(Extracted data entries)

━━━━━━

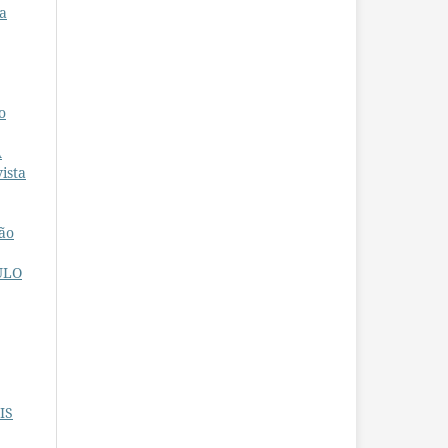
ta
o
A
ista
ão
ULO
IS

━━━━━━

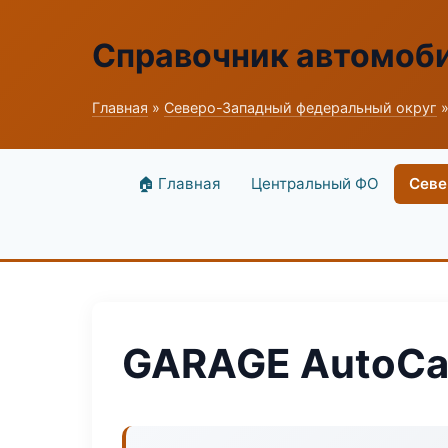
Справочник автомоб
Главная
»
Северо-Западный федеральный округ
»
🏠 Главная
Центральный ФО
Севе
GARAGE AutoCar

━━━━━━

WHAT THE TASK REQUIRES
The lines above starting at the one that contains "Справочник автомоб" and ending at the one that contains "GARAGE AutoCar" must be transcribed exactly, and no other lines may appear.

PROBLEM SOLUTION
Справочник автомоб
Главная
»
Северо-Западный федеральный округ
»
🏠 Главная
Центральный ФО
Севе
GARAGE AutoCar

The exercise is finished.